Depleting a cell of its ADP and ATP has pleiotropic effects, such as those due to the collapse of the proton motor force (pmf). Depletion of ADP should increase the electrostatic potential across a Gram-negative inner membrane. In agreement with this, the addition of a pmf uncoupler, the ionophore CCCP, indeed reduced Tas1 toxicity. The authors also examined the effect of ATP depletion on a number of metabolic functions, finding that in these cells there was a marked decrease in the metabolites involved in many essential pathways (for example glycolysis, the TCA cycle, the pentose phosphate pathway, lipid, amino acid, purine and pyrimidine biosynthesis, among others). Thus, the bactericidal action of Tas1 is due to the depletion of ADP and ATP, which leads to the decrease in the level of many essential metabolites.

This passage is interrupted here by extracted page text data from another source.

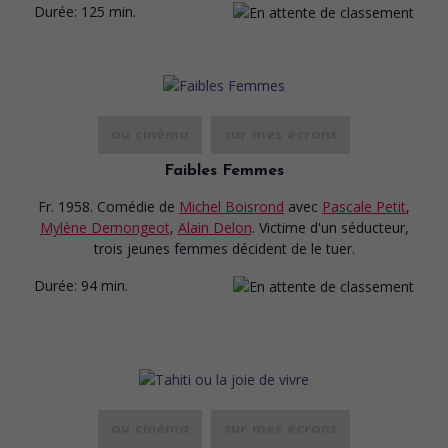
Durée:
125 min.
au cinéma
sur mes écrans
Faibles Femmes
Fr. 1958. Comédie
de
Michel Boisrond
avec
Pascale Petit
,
Mylène Demongeot
,
Alain Delon
. Victime d'un séducteur,
trois jeunes femmes décident de le tuer.
Durée:
94 min.
au cinéma
sur mes écrans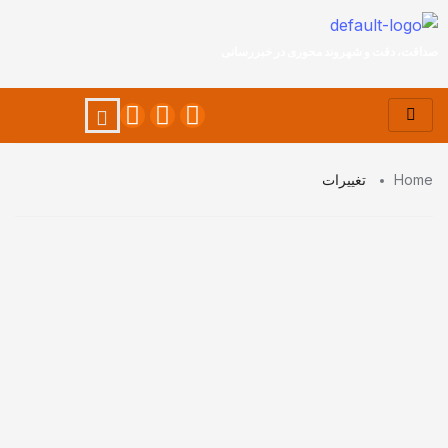
صداقت، دقت و شهروند محوری در خبررسانی
Home
تغییرات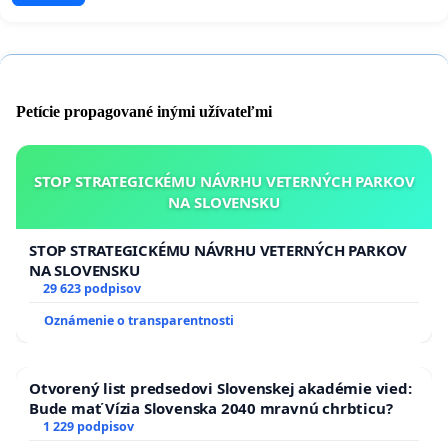
Petície propagované inými užívateľmi
STOP STRATEGICKÉMU NÁVRHU VETERNÝCH PARKOV
NA SLOVENSKU
STOP STRATEGICKÉMU NÁVRHU VETERNÝCH PARKOV
NA SLOVENSKU
29 623 podpisov
Oznámenie o transparentnosti
Otvorený list predsedovi Slovenskej akadémie vied:
Bude mať Vízia Slovenska 2040 mravnú chrbticu?
1 229 podpisov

The authors further asked if (p)ppApp may act by binding directly to protein targets. (p)ppGpp does indeed bind to a purine biosynthetic enzyme, PurF. It does so, as seen by examining the 3-D structure of PurF with (p)ppApp or (p)ppGpp bound to it. Since (p)ppGpp targets some 50 proteins, it is likely that (p)ppApp does as well, which would enhance its toxicity.
The results reported in this paper augment the repertory of social interactions between bacteria. The conversations they carry out can be beneficial to both, or to one only, as is the case for this Pseudomonas. Either way, no bacterium is an island.